Given data |
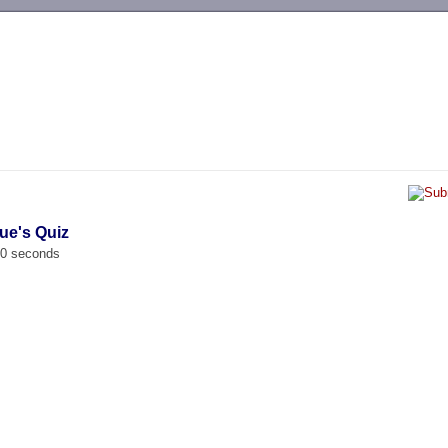
-->
ue's Quiz
00 seconds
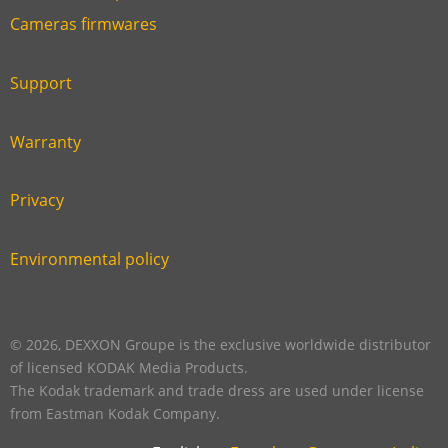
Link
Cameras firmwares
Link
first
six
footer
Support
Link
footer
second
Warranty
Link
footer
third
Privacy
Link
footer
fourth
Environmental policy
Link
footer
five
footer
© 2026, DEXXON Groupe is the exclusive worldwide distributor
of licensed KODAK Media Products.
The Kodak trademark and trade dress are used under license
from Eastman Kodak Company.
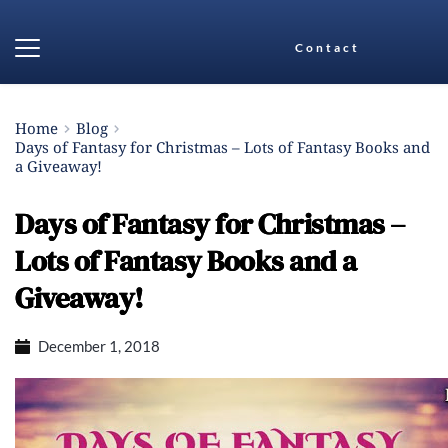
Contact
Home
Blog
Days of Fantasy for Christmas – Lots of Fantasy Books and
a Giveaway!
Days of Fantasy for Christmas –
Lots of Fantasy Books and a
Giveaway!
December 1, 2018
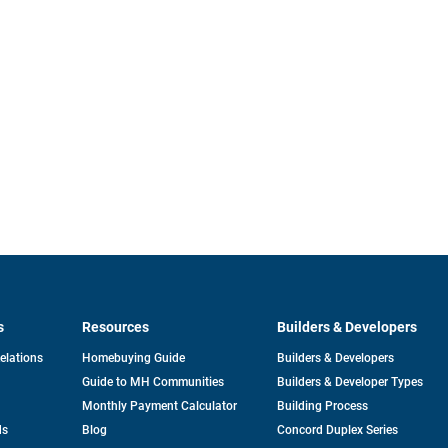
s
Resources
Builders & Developers
opens
Relations
Homebuying Guide
Builders & Developers
in
Guide to MH Communities
Builders & Developer Types
a
new
Monthly Payment Calculator
Building Process
tab
ds
Blog
Concord Duplex Series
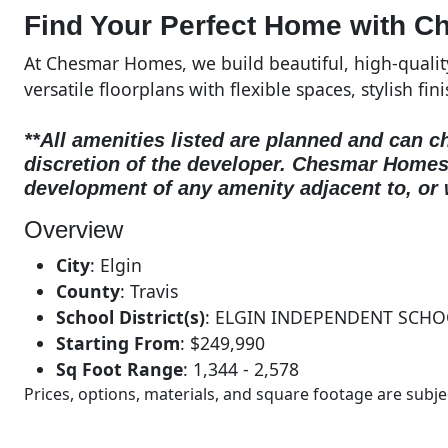
Find Your Perfect Home with C
At Chesmar Homes, we build beautiful, high-quali
versatile floorplans with flexible spaces, stylish fin
**All amenities listed are planned and can c
discretion of the developer.
Chesmar Homes d
development of any amenity adjacent to, or 
Overview
City
:
Elgin
County
:
Travis
School District(s)
:
ELGIN INDEPENDENT SCHO
Starting From
:
$249,990
Sq Foot Range
:
1,344 - 2,578
Prices, options, materials, and square footage are sub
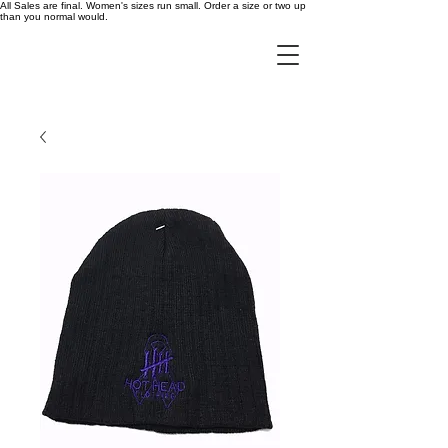
All Sales are final. Women's sizes run small. Order a size or two up
than you normal would.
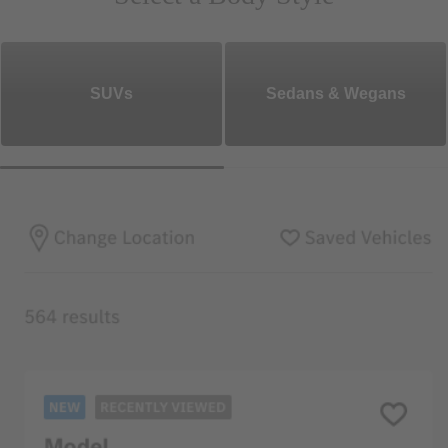
SUVs
Sedans & Wegans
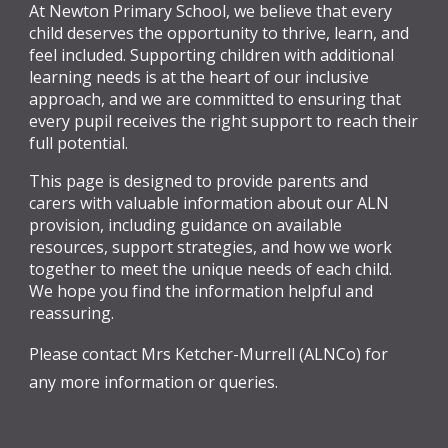
At Newton Primary School, we believe that every
child deserves the opportunity to thrive, learn, and
feel included. Supporting children with additional
learning needs is at the heart of our inclusive
approach, and we are committed to ensuring that
every pupil receives the right support to reach their
full potential.
This page is designed to provide parents and
carers with valuable information about our ALN
provision, including guidance on available
resources, support strategies, and how we work
together to meet the unique needs of each child.
We hope you find the information helpful and
reassuring.
Please contact Mrs Ketcher-Murrell (ALNCo) for
any more information or queries.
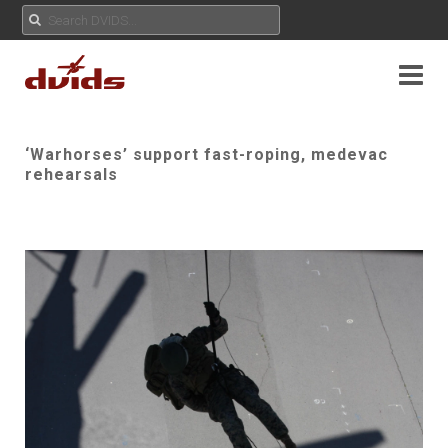
‘Warhorses’ support fast-roping, medevac
rehearsals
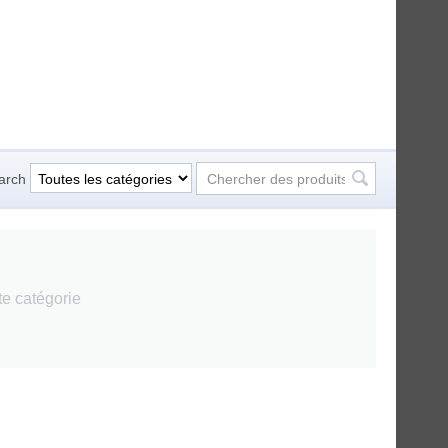
arch
tte catégorie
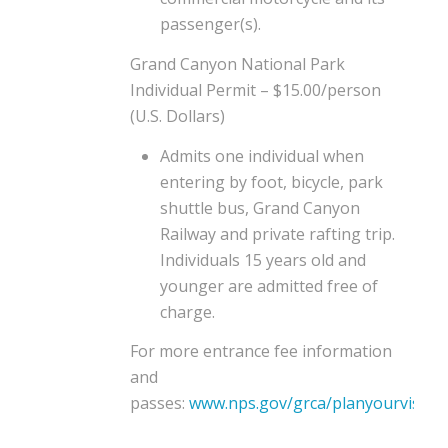
passenger(s).
Grand Canyon National Park
Individual Permit – $15.00/person
(U.S. Dollars)
Admits one individual when
entering by foot, bicycle, park
shuttle bus, Grand Canyon
Railway and private rafting trip.
Individuals 15 years old and
younger are admitted free of
charge.
For more entrance fee information
and
passes:
www.nps.gov/grca/planyourvisit/f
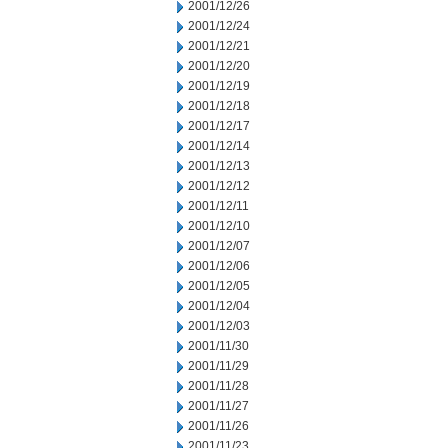
2001/12/26
2001/12/24
2001/12/21
2001/12/20
2001/12/19
2001/12/18
2001/12/17
2001/12/14
2001/12/13
2001/12/12
2001/12/11
2001/12/10
2001/12/07
2001/12/06
2001/12/05
2001/12/04
2001/12/03
2001/11/30
2001/11/29
2001/11/28
2001/11/27
2001/11/26
2001/11/23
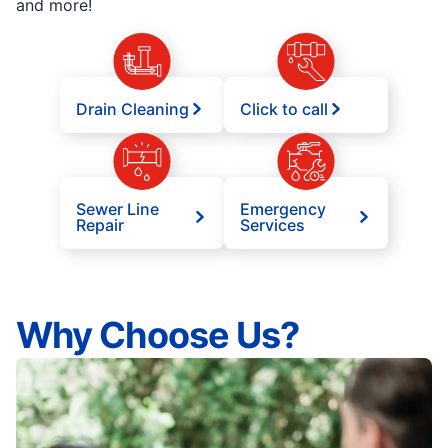
and more!
Drain Cleaning
Click to call
Sewer Line
Emergency
Repair
Services
Why Choose Us?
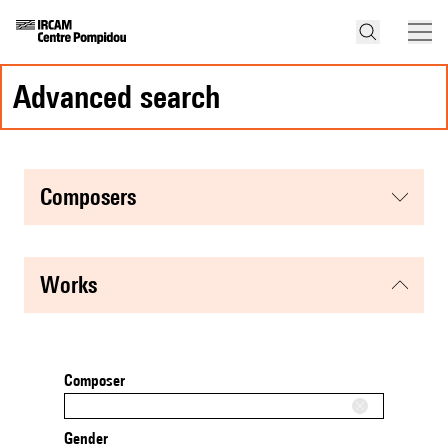
advanced search
composers
works
Composer
Gender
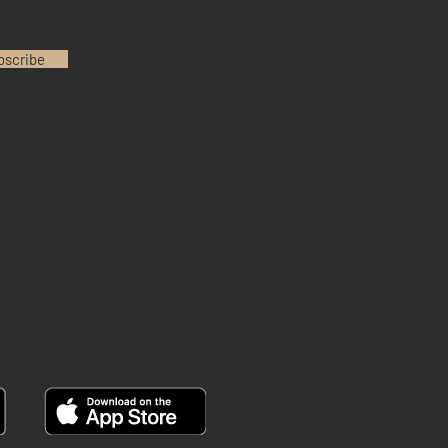
bscribe
INSTAGRAM
YOUTUBE
FACEBOOK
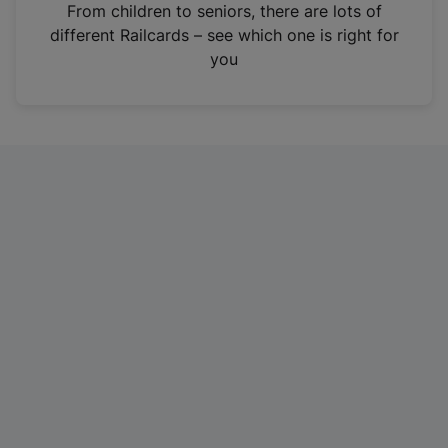
i
From children to seniors, there are lots of
n
different Railcards – see which one is right for
a
you
n
e
w
t
a
b
)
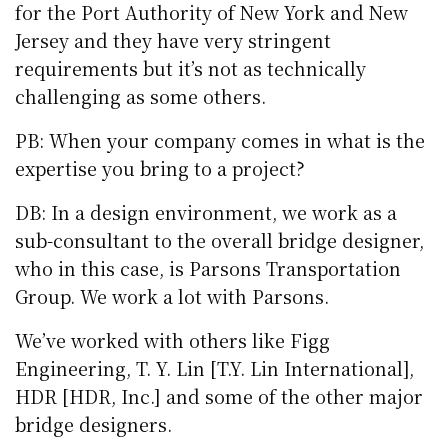
for the Port Authority of New York and New
Jersey and they have very stringent
requirements but it’s not as technically
challenging as some others.
PB: When your company comes in what is the
expertise you bring to a project?
DB: In a design environment, we work as a
sub-consultant to the overall bridge designer,
who in this case, is Parsons Transportation
Group. We work a lot with Parsons.
We’ve worked with others like Figg
Engineering, T. Y. Lin [T.Y. Lin International],
HDR [HDR, Inc.] and some of the other major
bridge designers.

Task objective |
Line count for the word "some": give the number of lines in the entries above that contain it, and nothing more.

Response |
2